++++ Supplied information ++++

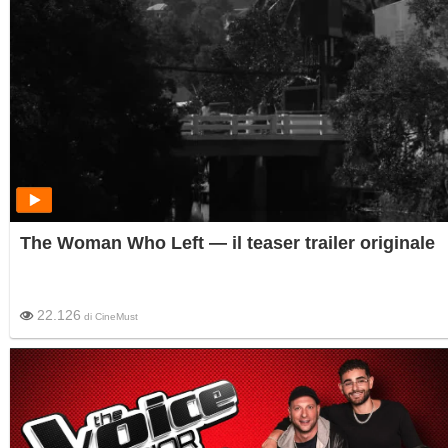
The Woman Who Left — il teaser trailer originale
22.126
di
CineMust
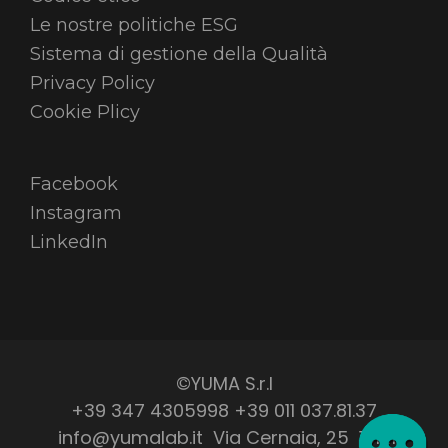
Le nostre politiche ESG
Sistema di gestione della Qualità
Privacy Policy
Cookie Plicy
Facebook
Instagram
LinkedIn
©YUMA S.r.l
+39 347 4305998 +39 011 037.81.37
info@yumalab.it Via Cernaia, 25 10121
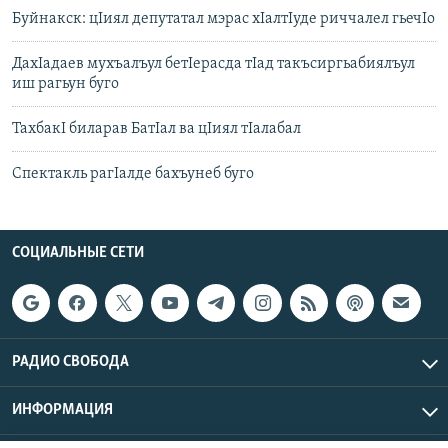
Буйнакск: цIиял депутатал мэрас хIалтIуде риччалел гьечIо
ДахIадаев мухъалъул бетIерасда тIад такъсиргьабиялъул
иш рагьун буго
ТахбакI биларав БатIал ва цIиял тIалабал
Спектакль рагIалде бахъунеб буго
СОЦИАЛЬНЫЕ СЕТИ
РАДИО СВОБОДА
ИНФОРМАЦИЯ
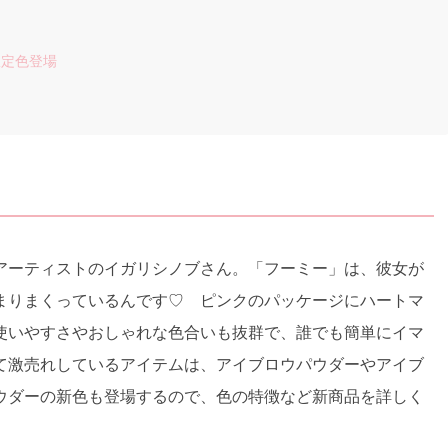
限定色登場
アーティストのイガリシノブさん。「フーミー」は、彼女が
まりまくっているんです♡ ピンクのパッケージにハートマ
使いやすさやおしゃれな色合いも抜群で、誰でも簡単にイマ
て激売れしているアイテムは、アイブロウパウダーやアイブ
ウダーの新色も登場するので、色の特徴など新商品を詳しく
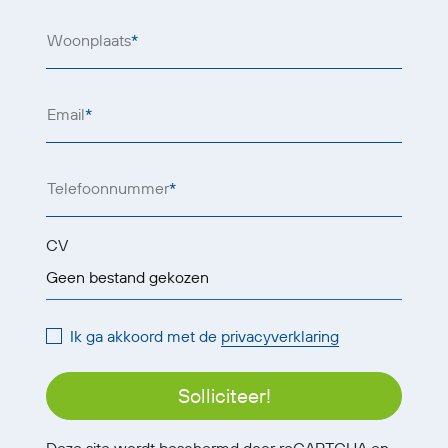
Woonplaats
*
Email
*
Telefoonnummer
*
CV
Geen bestand gekozen
Ik ga akkoord met de
privacyverklaring
Solliciteer!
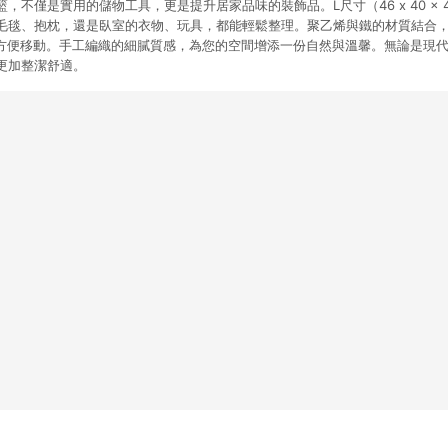
，不僅是實用的儲物工具，更是提升居家品味的裝飾品。L尺寸（46 x 40 x 
毛毯、抱枕，還是臥室的衣物、玩具，都能輕鬆整理。聚乙烯與鐵的材質結合
斤，方便移動。手工編織的細膩質感，為您的空間增添一份自然與溫馨。無論是現
更加整潔舒適。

++++

• [Task instructions]: A count is needed of the lines above that hold the word "буго"; give that count and no other text.

• [Response]: 2